Von Choltitz: is Paris burning ??.

03-04-2018

On 1 August 1944, Dietrich von Choltitz was promoted to General der Infanterie, and on 7 August was appointed military governor of Paris. At a meeting in Germany the following day, Hitler instructed him to be prepared to leave no Parisian religious building or historical monument standing.  After von Choltitz’s arrival in Paris on 9 August, Hitler confirmed the order by cable: “The city must not fall into the enemy’s hand except lying in complete rubble. A popular account holds that Hitler phoned von Choltitz a week later at his headquarters in the Hôtel Meurice, in a rage, screaming, “Brennt Paris?” (“Is Paris burning?”) By another account, the question was addressed to Hitler’s Chief of Staff, Generaloberst Alfred Jodl, on 25 August at the Wolf’s Lair: “Jodl, is Paris burning?

On 15 August, the Paris police went on strike, followed on 19 August by a general insurrection led by the French Communist Party. The garrison under von Choltitz fought back but was far too small to quell the uprising. Von Choltitz brokered a ceasefire   with the insurgents on 20 August, but many Resistance groups did not accept it and a series of skirmishes continued on the next day.

On 25 August, he surrendered  the German garrison of 17.000 men to the Free French , leaving the city largely intact. Because Hitler’s directive was not carried out, Dietrich von Choltitz has been described by some as the “Saviour of Paris”.

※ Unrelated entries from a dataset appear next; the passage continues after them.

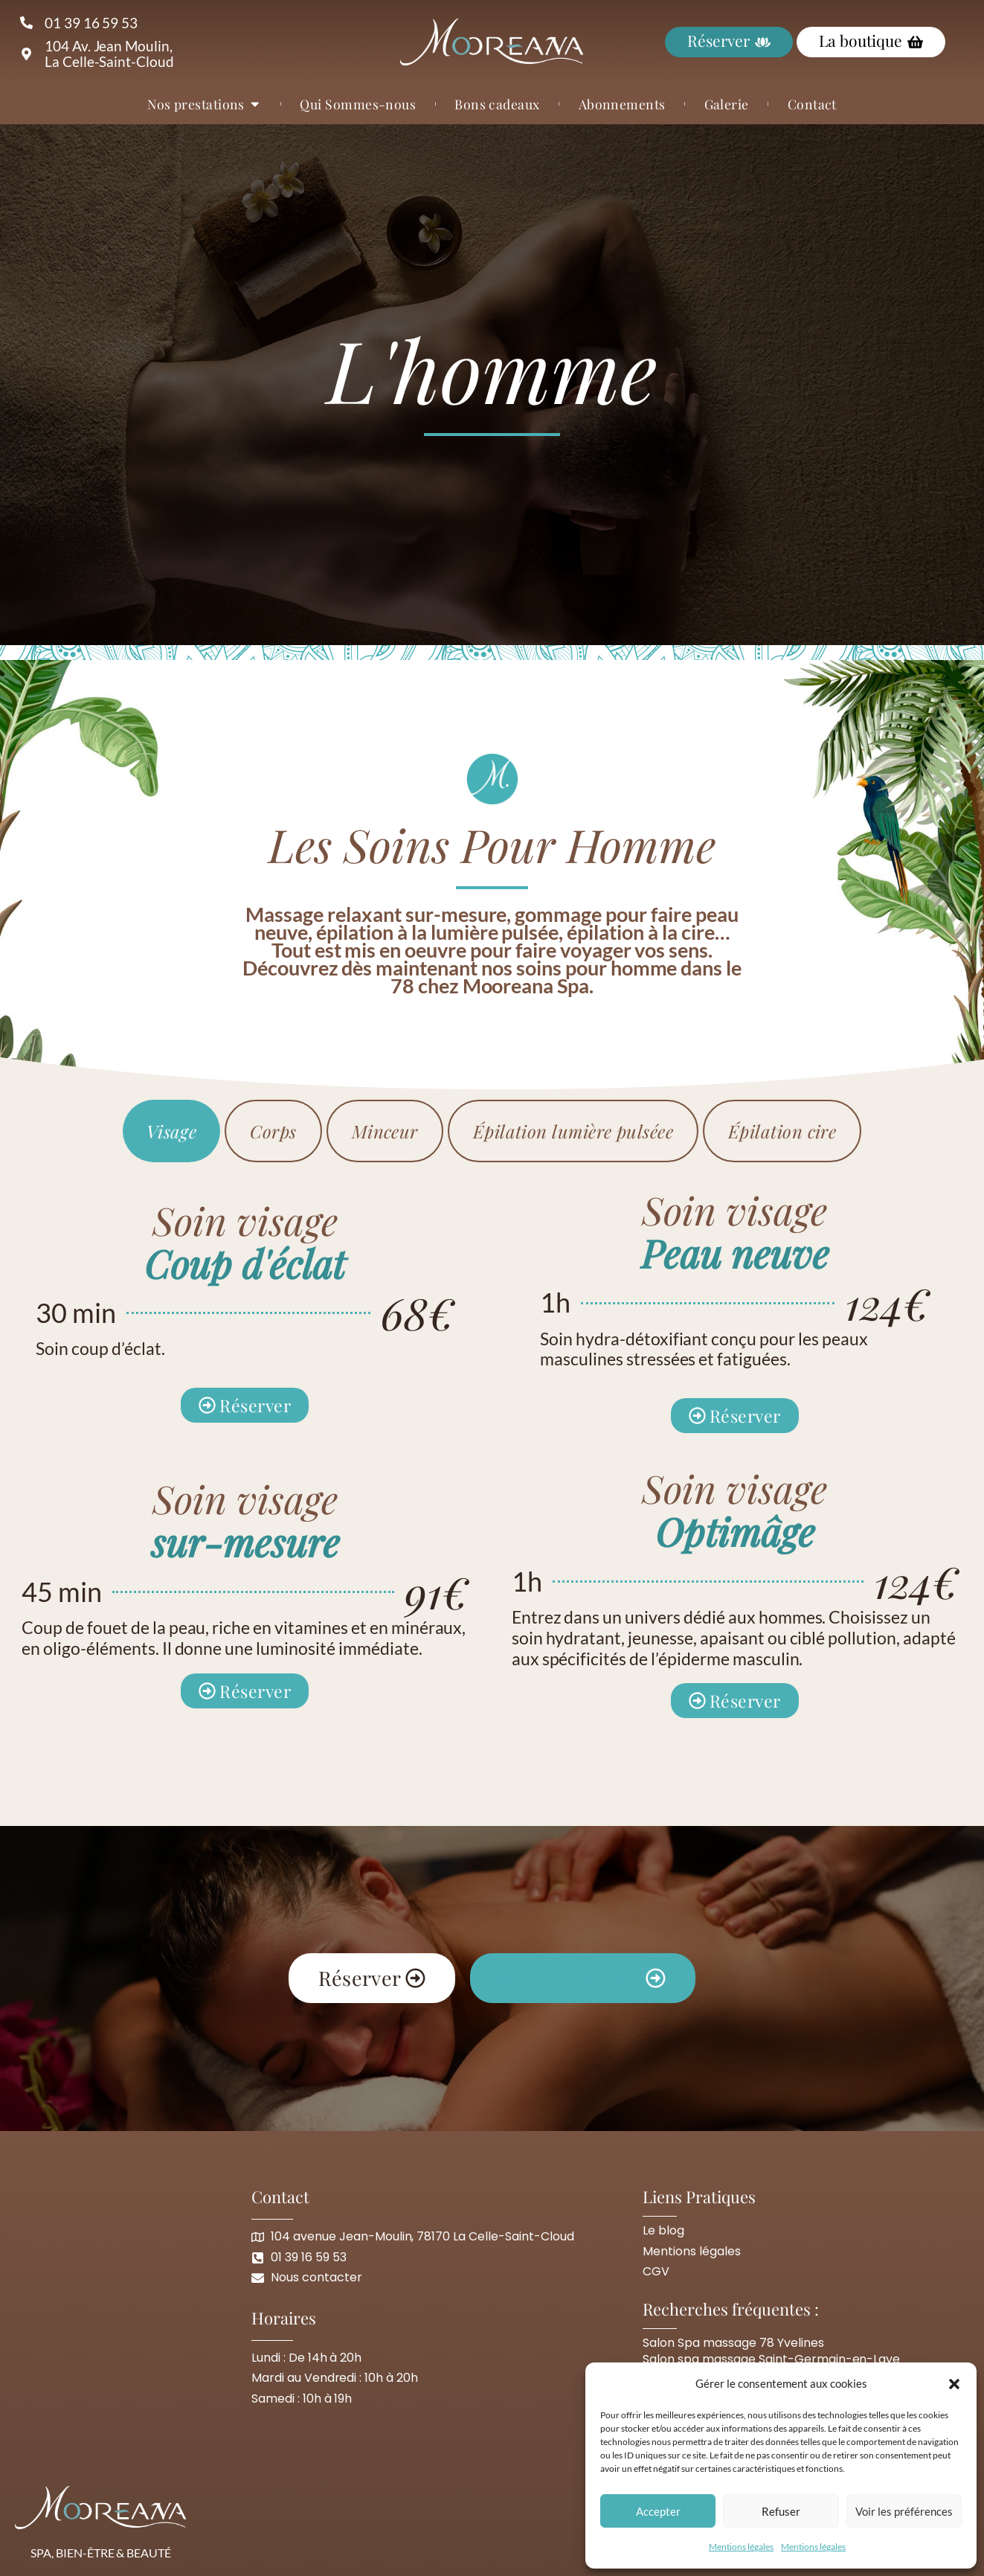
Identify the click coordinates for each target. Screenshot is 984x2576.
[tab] (172, 1131)
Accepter (658, 2511)
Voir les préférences (904, 2511)
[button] (954, 2384)
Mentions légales (741, 2546)
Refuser (781, 2511)
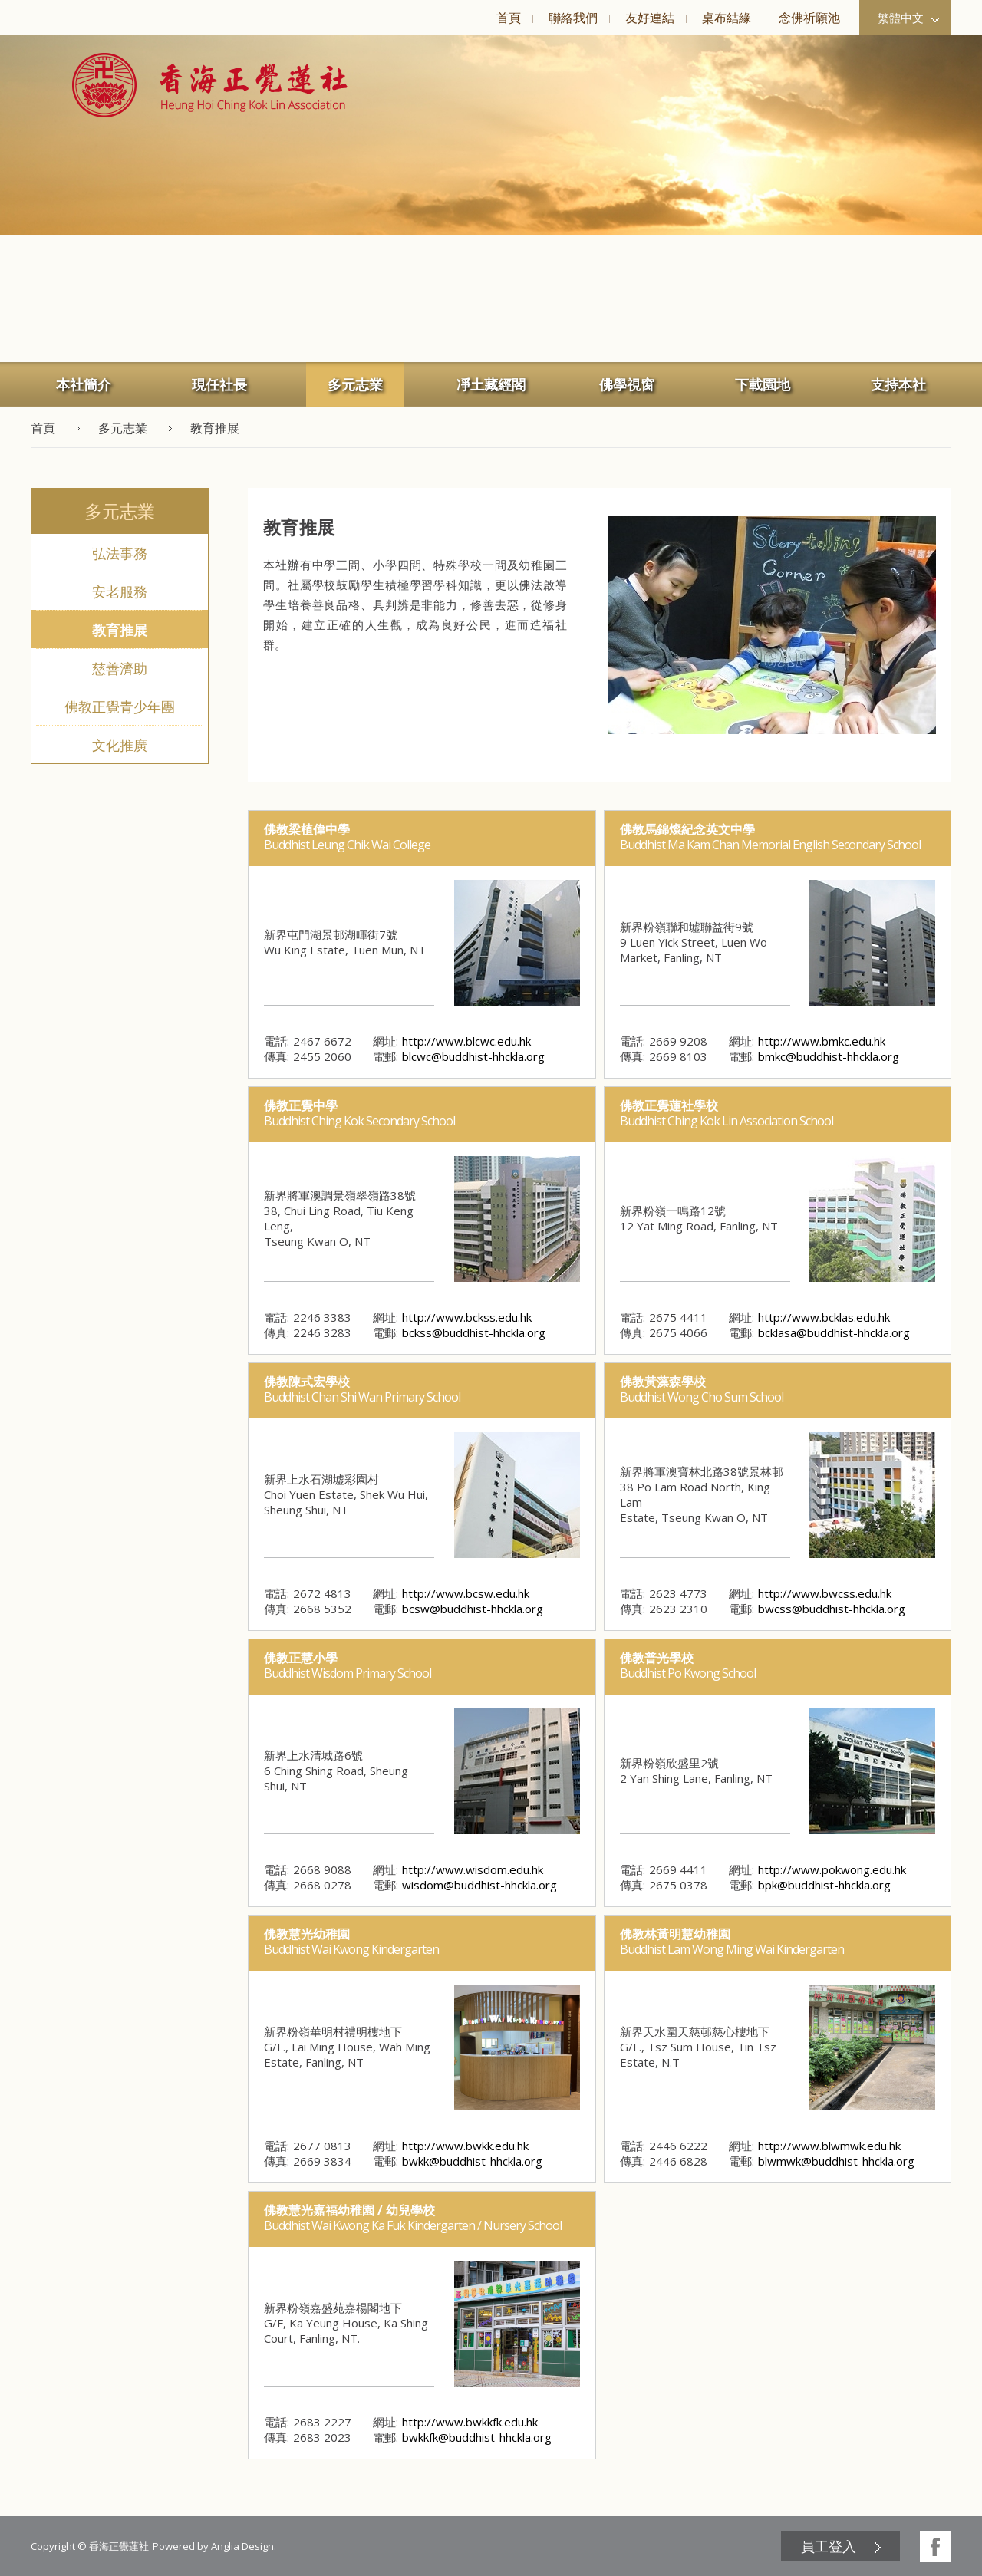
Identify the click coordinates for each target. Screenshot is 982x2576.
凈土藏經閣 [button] (491, 384)
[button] (210, 85)
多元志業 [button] (355, 384)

General von Choltitz later claimed in his 1951 memoir that he defied Hitler’s order to destroy Paris because he loved the city, and had realized that Hitler was by then insane. It is known that the Swedish consul-general in Paris, Raoul Nordling , held several meetings with von Choltitz, during which he negotiated the release of political prisoners. Nordling died age 80 on 01-10-1962 in Cepoy. The all-night confrontation between the two men on the eve of the surrender, as depicted in the 1965 book and 1966 film Is Paris Burning?, and again in the 2014 film Diplomacy—in which Nordling persuades von Choltitz to spare the city in return for a pledge to protect his family—was reported as factual in some contemporary newspaper stories, but lacks a definitive historical basis.

After Germany’s surrender, Dietrich von Choltitz  was transferred to Camp Clinton in Mississippi. No specific charges were ever filed against him, and he was released from captivity in 1947. In 1956 he visited his wartime headquarters at the Hôtel Meurice in Paris

. Reportedly the long-time head barman of the hotel recognized the short, rotund man with “impossibly correct posture” wandering around the bar as if in a daze. After the manager of the hotel met him in the bar, he asked to see his old room. After seeing his old quarters for no more than fifteen minutes, the old General declined the manager’s offer of champagne and left the hotel.

Dietrich von Choltitz died in November 1966 from a longstanding war illness in the city hospital of Baden-Baden. He was buried at the city cemetery of Baden-Baden  in the presence of high-ranking French officers, including colonels Wagner (Military Commander of Baden-Baden), de Ravinel and Omézon. Baden-Baden was the post-World War II French headquarters in Germany.